At the same time, I’ve also facilitated conferences where this didn’t happen. But, the participants all told me that they had gotten what they wanted out of the process. I remember talking to a woman who had lost her son in a car wreck. She met with the driver in a conference and was able to communicate her heartache from the loss of her son. The offender was able to talk about what happened on the day of the accident and express his own sorrow at the loss of his friend. It was a powerful conference, but in a different way. There wasn’t a renewal of relationships or the same type of forgiveness. Yet, when I talked to her six months later, the mother told me that she was glad that she had participated in the conference. It was one step in her journey of learning to live with her new reality.

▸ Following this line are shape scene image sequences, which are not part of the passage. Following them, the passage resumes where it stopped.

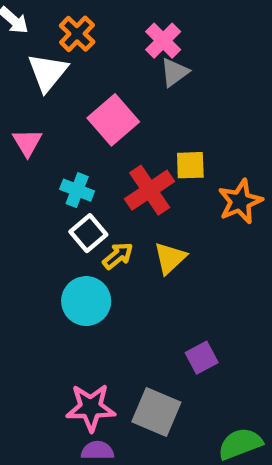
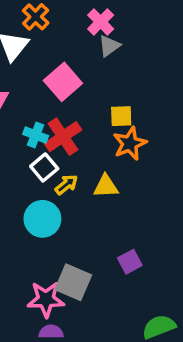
red cross: (150, 190) -> (63, 137), moved
orange star: (240, 201) -> (130, 144), moved
yellow triangle: (170, 258) -> (106, 186), turned 40
gray square: (156, 412) -> (73, 282), moved

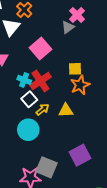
pink cross: (101, 22) -> (77, 15), moved
purple square: (130, 262) -> (80, 155), size x1.5

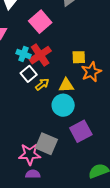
yellow square: (75, 69) -> (79, 57), moved
orange star: (80, 85) -> (91, 72), moved
cyan circle: (28, 130) -> (63, 105), moved

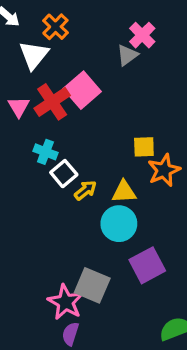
cyan cross: (23, 54) -> (45, 152), moved
red cross: (40, 55) -> (52, 102), moved
pink star: (30, 154) -> (65, 302), turned 30
purple semicircle: (33, 174) -> (70, 334), turned -72

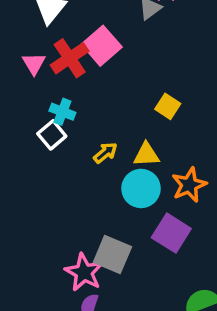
yellow square: (144, 147) -> (168, 106), turned 35
orange star: (164, 170) -> (189, 185), moved
white square: (64, 174) -> (52, 135), moved
purple square: (147, 265) -> (171, 233), turned -30

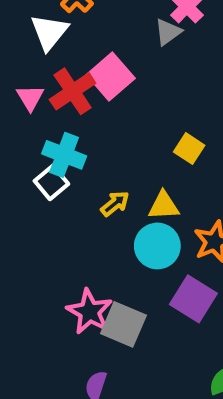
cyan cross: (62, 112) -> (64, 155), size x1.4
pink star: (84, 272) -> (90, 312), moved

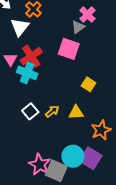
pink square: (111, 76) -> (69, 49), moved, turned -30
cyan cross: (64, 155) -> (27, 73), moved
white square: (51, 182) -> (30, 111), moved
cyan circle: (157, 246) -> (73, 156), moved

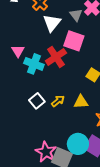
white triangle: (20, 27) -> (52, 23), moved
gray triangle: (78, 27) -> (76, 15), moved, turned -32
red cross: (31, 56) -> (56, 57), moved

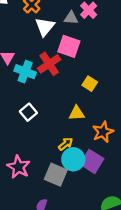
gray triangle: (76, 15) -> (71, 18), turned -48
yellow arrow: (58, 101) -> (66, 144), moved
pink star: (46, 152) -> (19, 167), moved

As I see it, “healing,” “reconciliation,” and “forgiveness” are all very personal decisions. People need to choose their own paths for moving forward. I can’t prescribe this for anyone. I can help create a space for communication and understanding. In that space those affected by crime can make their own decisions about what they need to continue their journey to living in a new reality or with the new normal. That is why I cringe when we use “healing,” “reconciliation,” and “forgiveness” to describe a restorative process.
But, it goes beyond what we are communicating. If I describe the restorative process as helping people come to things like “forgiveness,” I am looking for a specific outcome. If I’m looking for such a response, will that affect the way that I interact with participants? Will I unconsciously push victims toward forgiveness? Can the expectation of “reconciliation” cause me to use words or actions to nudge the parties in that direction even if they don’t want it?
When I do training, I talk about the importance of how we define success. Our definition of success will influence the way we do our work. That is why I define success as creating a safe place for communication and understanding for those affected by crime. It’s not totally unselfish for I really enjoy watching people come together in the conferencing process and genuinely communicate. The outcomes are up to them. If I do my job well, they will come up with what best suits them and their situation. If that happens, I’ve been successful (and there are times when I’m not).
So, I wonder about the words we use and what they communicate to others – whether they be participants or new facilitators. I also wonder what they mean for practice. Do the words we use to describe a restorative process indicate our definitions of success and influence our work? Or, am I simply over-thinking this? Are my own biases clouding I react to these words?
What do you think? I really would like feedback to gain a better perspective.